Any picture in the range stays out of the copy; retype exactly the lines from the one with "트 | 투룸 | 비용 | 순" to the end of the listing.

• • •

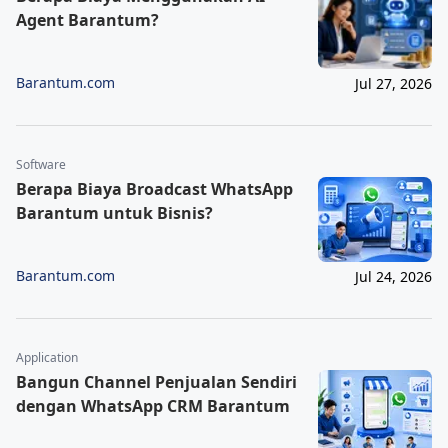
Agent Barantum?
Barantum.com
Jul 27, 2026
Software
Berapa Biaya Broadcast WhatsApp
Barantum untuk Bisnis?
Barantum.com
Jul 24, 2026
Application
Bangun Channel Penjualan Sendiri
dengan WhatsApp CRM Barantum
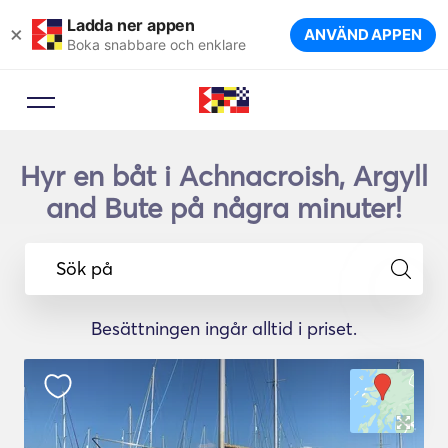
Ladda ner appen
×
ANVÄND APPEN
Boka snabbare och enklare
Hyr en båt i Achnacroish, Argyll
and Bute på några minuter!
Sök på
Besättningen ingår alltid i priset.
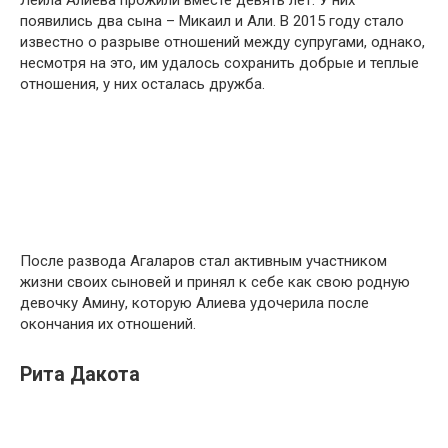
Лейла Алиева прожили вместе девять лет. У них
появились два сына – Микаил и Али. В 2015 году стало
известно о разрыве отношений между супругами, однако,
несмотря на это, им удалось сохранить добрые и теплые
отношения, у них осталась дружба.
После развода Агаларов стал активным участником
жизни своих сыновей и принял к себе как свою родную
девочку Амину, которую Алиева удочерила после
окончания их отношений.
Рита Дакота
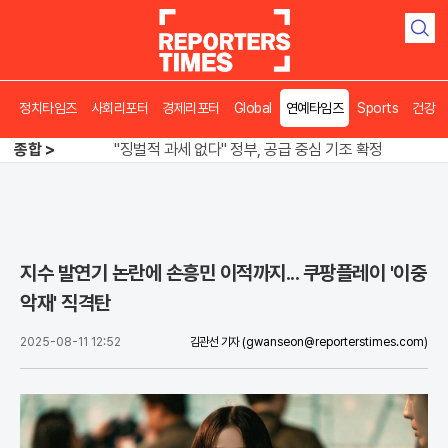
검
색
정치타임즈
사회리포터
경제리포터
Global
연예타임즈
Sports
건강
오뚜기·비비고 면 전쟁, 폭염 특수에 매출 껑충
종합 >
"징벌적 과세 없다" 정부, 공급 중심 기조 확정
폭염·가뭄 이중고, 이 대통령 "취약계층 끝까지 보호"
오뚜기·비비고 면 전쟁, 폭염 특수에 매출 껑충
지수 발연기 논란에 손흥민 이적까지... 쿠팡플레이 '이중
악재' 직격탄
2025-08-11 12:52
김관선 기자
(gwanseon@reporterstimes.com)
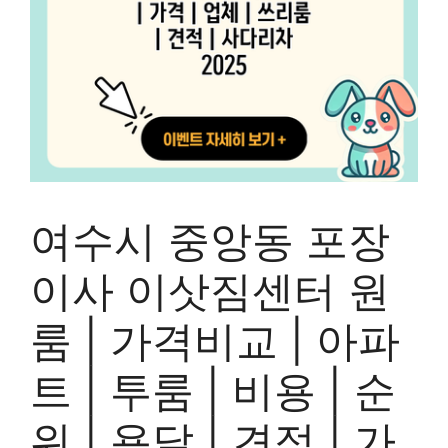
여수시 중앙동 포장
이사 이삿짐센터 원
룸 | 가격비교 | 아파
트 | 투룸 | 비용 | 순
위 | 용달 | 견적 | 가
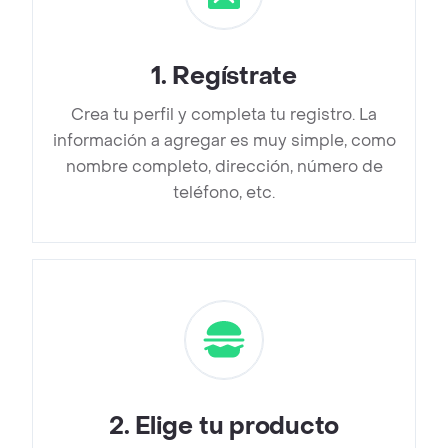
1
.
Regístrate
Crea tu perfil y completa tu registro. La
información a agregar es muy simple, como
nombre completo, dirección, número de
teléfono, etc.
2
.
Elige tu producto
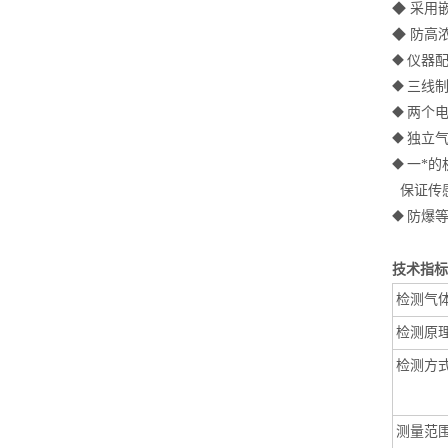
◆
采用
◆
防高
仪器
◆
三线制
◆
两个
◆
独立
◆
一*的
◆
保证传
防爆等
◆
技术
检测气
检测原
检测方
测量范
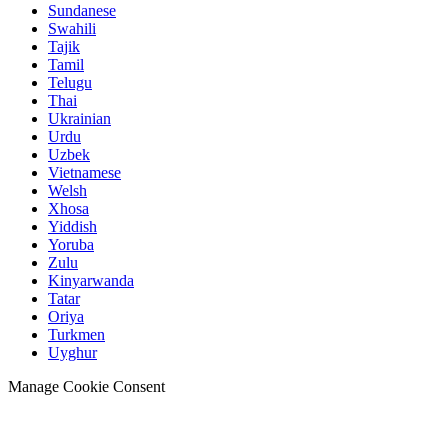
Sundanese
Swahili
Tajik
Tamil
Telugu
Thai
Ukrainian
Urdu
Uzbek
Vietnamese
Welsh
Xhosa
Yiddish
Yoruba
Zulu
Kinyarwanda
Tatar
Oriya
Turkmen
Uyghur
Manage Cookie Consent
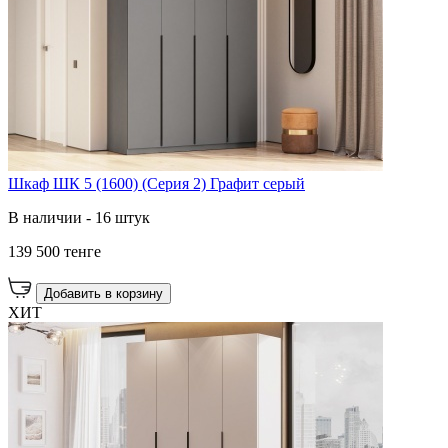
Шкаф ШК 5 (1600) (Серия 2) Графит серый
В наличии - 16 штук
139 500 тенге
Добавить в корзину
ХИТ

• • •

Result of the exercise:
트 | 투룸 | 비용 | 순
위 | 용달 | 견적 | 가
1
.
Regístrate
Crea tu perfil y completa tu registro. La
información a agregar es muy simple, como
nombre completo, dirección, número de
teléfono, etc.
2
.
Elige tu producto
◆
采用
◆
防高
仪器
◆
三线制
◆
两个
◆
独立
◆
一*的
◆
保证传
防爆等
◆
技术
检测气
检测原
检测方
测量范
Sundanese
Swahili
Tajik
Tamil
Telugu
Thai
Ukrainian
Urdu
Uzbek
Vietnamese
Welsh
Xhosa
Yiddish
Yoruba
Zulu
Kinyarwanda
Tatar
Oriya
Turkmen
Uyghur
Manage Cookie Consent
Шкаф ШК 5 (1600) (Серия 2) Графит серый
В наличии - 16 штук
139 500 тенге
Добавить в корзину
ХИТ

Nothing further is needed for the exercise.